The last foreign holdings estimate from the Treasury Department shows China with $1.268 trillion in holdings versus the $1.219 trillion held by Japan. China’s total foreign currency reserves are already the largest in the world, valued at almost $4 trillion.
China has shed holdings in U.S. bonds since hitting a peak of $1.317 trillion in November 2013 and announcing it would no longer buy U.S. treasuries. Some analysts are concerned that a larger dump of U.S. treasuries is likely in order to produce a rise in U.S. interest rates and a stronger dollar.
In this line of reasoning, outlined by Lombard Street Research, China needs to continue weakening the yuan to revive their slowing economy. Strengthening the dollar relative to the yuan could achieve that purpose.
Since June 2010, when China allowed the yuan to appreciate again from its set 6.83 yuan to the dollar, the yuan appreciated at a relatively steady rate to a peak of 6.04 yuan to the dollar in January 2014. The sale in January 2014 of $48 billion in U.S. bonds dropped the yuan to around 6.26 before the appreciation resumed. It is now at 6.15 with a steadily appreciating trend.
The yuan is notoriously difficult to evaluate because of China’s policies of pegging the yuan to the dollar and limiting currency appreciation to a small range. The vast majority of analysts believe the yuan is undervalued; the International Monetary Fund estimates around a 5-10% undervaluation. Lombard, on the other hand, believes the yuan is actually 15-25% overvalued.
Regardless of who is correct, the Chinese government seems to be determined to reverse their currency appreciation. With the limitations on Chinese investment, the market cannot naturally resolve capital flows, leaving the Chinese government little choice but to wield the power of its currency. China is trying to keep their goods economical and their export dollars at a premium, which should in turn spur further growth and keep employment relatively high.
Chris W. Street on Breitbart.com suggests the effect of the Chinese selling their U.S. Bond holdings would be to raise 10-year Treasury yields by a maximum of ½% and to bump up interest rates in the U.S. by approximately 1% – if the sale were done smoothly. Economic recovery in the U.S. would be harmed, but not be reversed.
Others see little reason for concern. Kenneth Rapoza correctly points out in Forbes that the declines to date are relatively small, and that for the past two years, the dollar has been strengthening against foreign currencies.

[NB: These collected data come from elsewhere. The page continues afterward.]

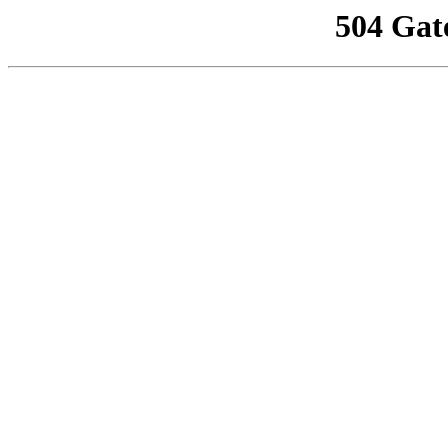
504 Gat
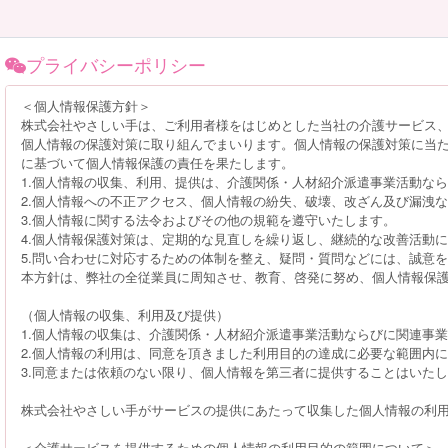
プライバシーポリシー
＜個人情報保護方針＞
株式会社やさしい手は、ご利用者様をはじめとした当社の介護サービス
個人情報の保護対策に取り組んでまいります。個人情報の保護対策に当
に基づいて個人情報保護の責任を果たします。
1.個人情報の収集、利用、提供は、介護関係・人材紹介派遣事業活動な
2.個人情報への不正アクセス、個人情報の紛失、破壊、改ざん及び漏洩
3.個人情報に関する法令およびその他の規範を遵守いたします。
4.個人情報保護対策は、定期的な見直しを繰り返し、継続的な改善活動
5.問い合わせに対応するための体制を整え、疑問・質問などには、誠意
本方針は、弊社の全従業員に周知させ、教育、啓発に努め、個人情報保
（個人情報の収集、利用及び提供）
1.個人情報の収集は、介護関係・人材紹介派遣事業活動ならびに関連事業
2.個人情報の利用は、同意を頂きました利用目的の達成に必要な範囲内
3.同意または依頼のない限り、個人情報を第三者に提供することはいた
株式会社やさしい手がサービスの提供にあたって収集した個人情報の利
＜介護サービスを提供するための個人情報の利用目的の範囲について＞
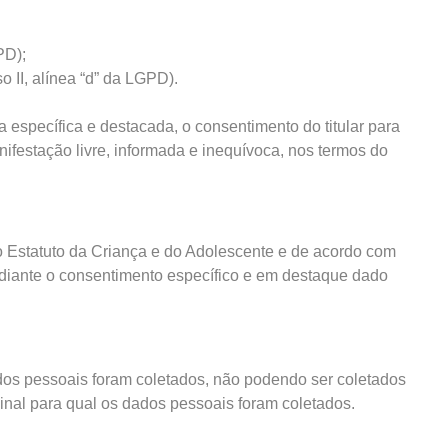
PD);
so II, alínea “d” da LGPD).
específica e destacada, o consentimento do titular para
nifestação livre, informada e inequívoca, nos termos do
no Estatuto da Criança e do Adolescente e de acordo com
diante o consentimento específico e em destaque dado
ados pessoais foram coletados, não podendo ser coletados
ginal para qual os dados pessoais foram coletados.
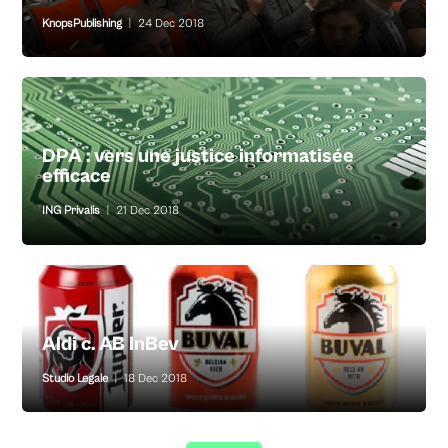
KnopsPublishing
|
24 Dec 2018
DPA : vers une justice informatisée
efficace
ING Privalis
|
21 Dec 2018
Aldi c. AB InBev
Studio Legale
|
18 Dec 2018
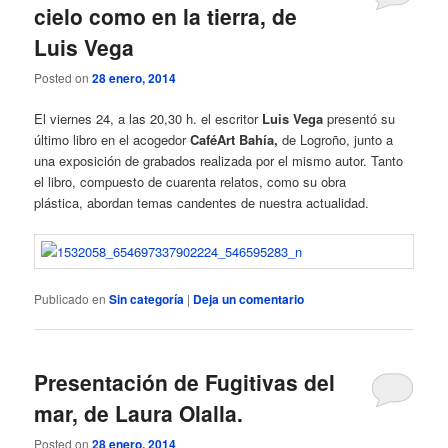
cielo como en la tierra, de
Luis Vega
Posted on
28 enero, 2014
El viernes 24, a las 20,30 h. el escritor
Luis Vega
presentó su
último libro en el acogedor
CaféArt Bahía,
de Logroño, junto a
una exposición de grabados realizada por el mismo autor. Tanto
el libro, compuesto de cuarenta relatos, como su obra
plástica, abordan temas candentes de nuestra actualidad.
Publicado en
Sin categoría
|
Deja un comentario
Presentación de Fugitivas del
mar, de Laura Olalla.
Posted on
28 enero, 2014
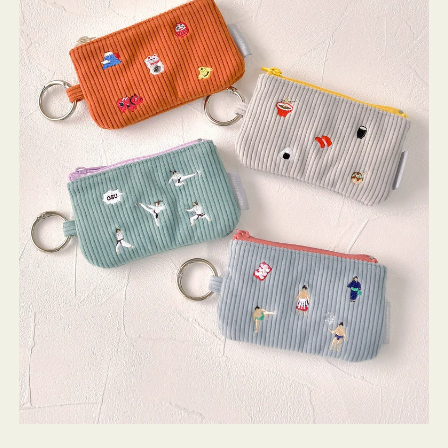
ミ
ニ
ー
ズ
ア
イ
コ
ン
キ
ー
リ
ン
グ
付
き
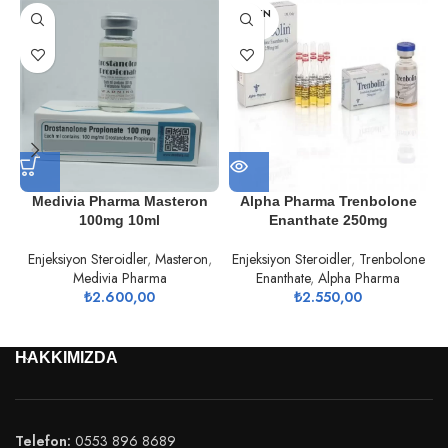
TÜKEN
DI
Medivia Pharma Masteron
Alpha Pharma Trenbolone
100mg 10ml
Enanthate 250mg
Enjeksiyon Steroidler
,
Masteron
,
Enjeksiyon Steroidler
,
Trenbolone
Medivia Pharma
Enanthate
,
Alpha Pharma
₺
2.600,00
₺
2.550,00
HAKKIMIZDA
Telefon:
0553 896 8689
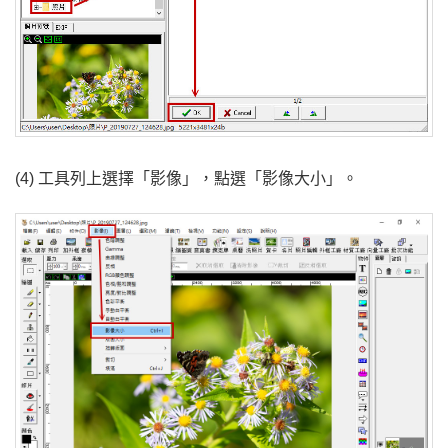
(4) 工具列上選擇「影像」，點選「影像大小」。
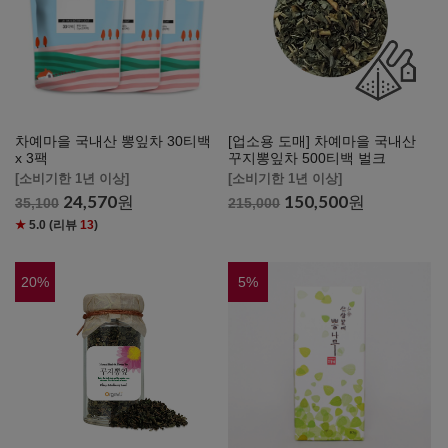
차예마을 국내산 뽕잎차 30티백
[업소용 도매] 차예마을 국내산
x 3팩
꾸지뽕잎차 500티백 벌크
[소비기한 1년 이상]
[소비기한 1년 이상]
24,570
원
150,500
원
35,100
215,000
★
5.0
(리뷰
13
)
20
%
5
%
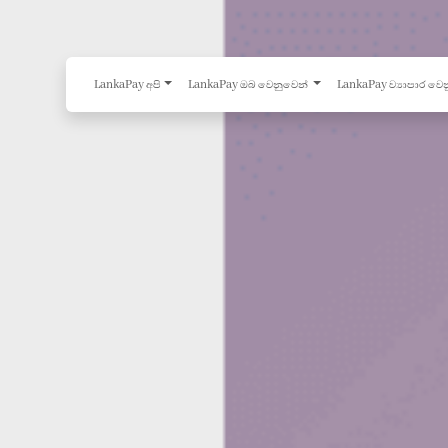
LankaPay අපි
LankaPay ඔබ වෙනුවෙන්
LankaPay ව්‍යාපාර වෙ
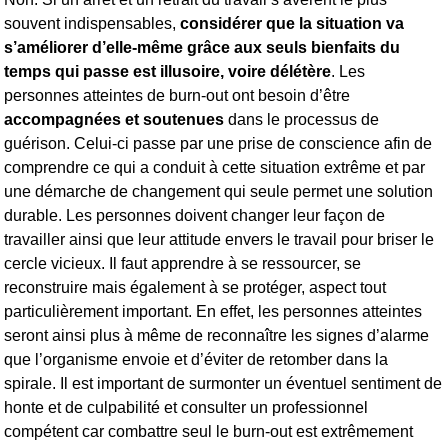
souvent indispensables,
considérer que la situation va
s’améliorer d’elle-même grâce aux seuls bienfaits du
temps qui passe est illusoire, voire délétère
. Les
personnes atteintes de burn-out ont besoin d’être
accompagnées et soutenues
dans le processus de
guérison. Celui-ci passe par une prise de conscience afin de
comprendre ce qui a conduit à cette situation extrême et par
une démarche de changement qui seule permet une solution
durable. Les personnes doivent changer leur façon de
travailler ainsi que leur attitude envers le travail pour briser le
cercle vicieux. Il faut apprendre à se ressourcer, se
reconstruire mais également à se protéger, aspect tout
particulièrement important. En effet, les personnes atteintes
seront ainsi plus à même de reconnaître les signes d’alarme
que l’organisme envoie et d’éviter de retomber dans la
spirale. Il est important de surmonter un éventuel sentiment de
honte et de culpabilité et consulter un professionnel
compétent car combattre seul le burn-out est extrêmement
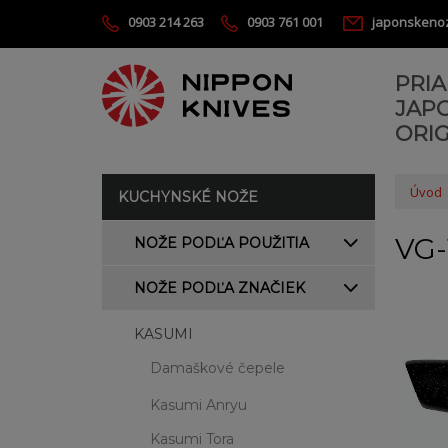
0903 214 263
0903 761 001
japonskeno
PRI
JAP
ORIG
Úvod
KUCHYNSKÉ NOŽE
VG-
NOŽE PODĽA POUŽITIA
NOŽE PODĽA ZNAČIEK
KASUMI
Damaškové čepele
Kasumi Anryu
Kasumi Tora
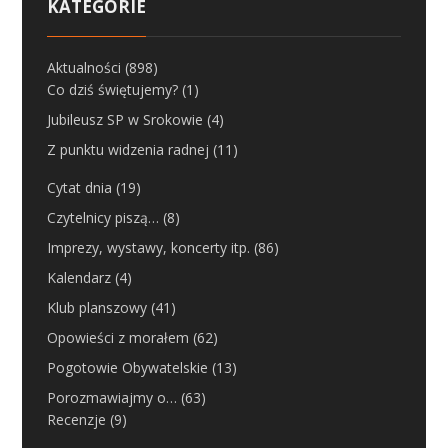
KATEGORIE
Aktualności
(898)
Co dziś świętujemy?
(1)
Jubileusz SP w Srokowie
(4)
Z punktu widzenia radnej
(11)
Cytat dnia
(19)
Czytelnicy piszą…
(8)
Imprezy, wystawy, koncerty itp.
(86)
Kalendarz
(4)
Klub planszowy
(41)
Opowieści z morałem
(62)
Pogotowie Obywatelskie
(13)
Porozmawiajmy o…
(63)
Recenzje
(9)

Lombard’s projection is that the Eurozone would be harmed more than the U.S., thanks to a double whammy of a higher U.S. bond yield and a devaluation of the yuan. An unfavorable trade imbalance is likely to follow, exacerbating European economic difficulties. Further, according to Diana Choyleva of Lombard in a contribution to the Financial Times, the end result of such upheaval in the Eurozone could send investors toward the relative safety of U.S. bonds – blunting the effect of China’s actions.
In summary, the Chinese are likely to continue to dump bonds, but in a relatively measured way –the effects on the U.S. may be unpleasant but they are not likely to be catastrophic.